There is at least some room for optimism when it comes to the various plurilateral agreements under discussion.

On domestic regulation in services, the official said that it “seems clear that an agreement is possible”.

So far 66 members have signed up to the statement, with 32 schedules from 58 members having been submitted. This would cover 90% of world trade in services and would, according to the OECD, result in US$145 billion in savings through easier access to domestic services markets.

A declaration will also be adopted on investment facilitation for development which will spell out what ministers expect to be able to do next year. The objective is to conclude negotiations on this topic by December 2022.

Some elements have also been agreed with regard to the plurilateral negotiations on e-commerce, but, as is customary in such negotiations, “nothing is agreed until everything is agreed”.

‘Joint ministerial declarations’ are also in the pipeline on both trade and gender and on MSMEs. The key question will be how many delegations choose to sign up to them.

Moratorium on digital trade tariff waiver ‘up in the air’

Discussions on the moratorium on applying tariffs on e-commerce are “still up in the air”, the official said.
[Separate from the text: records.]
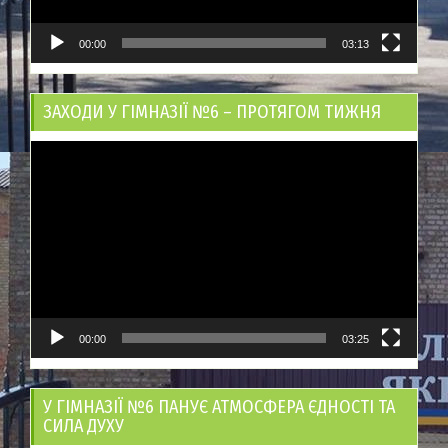
00:00
03:13
ЗАХОДИ У ГІМНАЗІЇ №6 – ПРОТЯГОМ ТИЖНЯ
Відеопрогравач
00:00
03:25
У ГІМНАЗІЇ №6 ПАНУЄ АТМОСФЕРА ЄДНОСТІ ТА
СИЛА ДУХУ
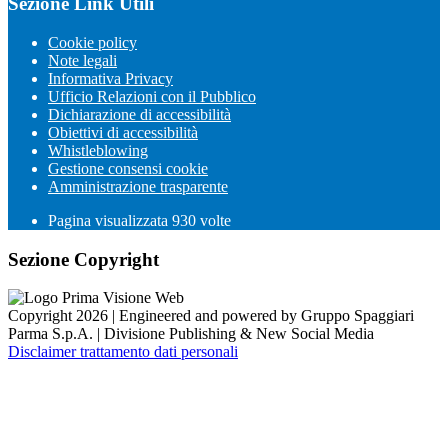
Sezione Link Utili
Cookie policy
Note legali
Informativa Privacy
Ufficio Relazioni con il Pubblico
Dichiarazione di accessibilità
Obiettivi di accessibilità
Whistleblowing
Gestione consensi cookie
Amministrazione trasparente
Pagina visualizzata
930
volte
Sezione Copyright
Copyright 2026 | Engineered and powered by Gruppo Spaggiari
Parma S.p.A. | Divisione Publishing & New Social Media
Disclaimer trattamento dati personali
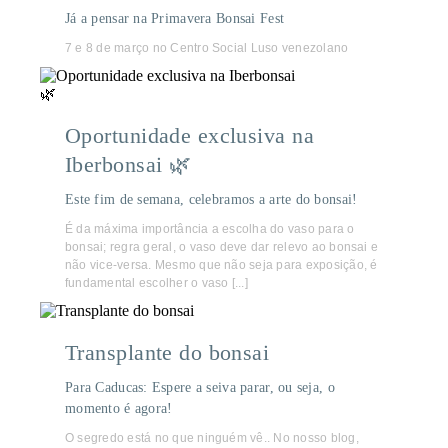
Já a pensar na Primavera Bonsai Fest
7 e 8 de março no Centro Social Luso venezolano
Oportunidade exclusiva na
Iberbonsai 🌿
Este fim de semana, celebramos a arte do bonsai!
É da máxima importância a escolha do vaso para o
bonsai; regra geral, o vaso deve dar relevo ao bonsai e
não vice-versa. Mesmo que não seja para exposição, é
fundamental escolher o vaso [...]
Transplante do bonsai
Para Caducas: Espere a seiva parar, ou seja, o
momento é agora!
O segredo está no que ninguém vê.. No nosso blog,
He said there is currently no consensus to continue the moratorium on e-commerce, with India and South Africa continuing to raise objections. These two states say they would like more clarity on what the moratorium would cover, referencing the scope and the definition.

In terms of the likely outcome – some members would like the moratorium to be made permanent, while others want to roll over this discussion to MC13.

The problems which Pretoria and New Delhi have with the principle of plurilateral WTO agreements have been well documented – but the relative successes achieved by members in the plurilateral format has resulted in frustration from some quarters at the failure to achieve similar results at the multilateral level.

This theme was picked up by Director-General Okonjo-Iweala. Preparing for her first ministerial conference, the Director-General reportedly told members that they could not keep referencing the importance of multilateralism, and then failing to make it work.

Special and differential treatment for developing countries

The ministerial meeting looks set to approve language which would pledge to maintain the principle of special and differential treatment for developing countries as an integral element of existing and future trade agreements.

An initial proposal to allow least-developed countries to retain their trade privileges for up to 12 years when they graduate away from LDC status will be amended to give a transition period of 6-9 years.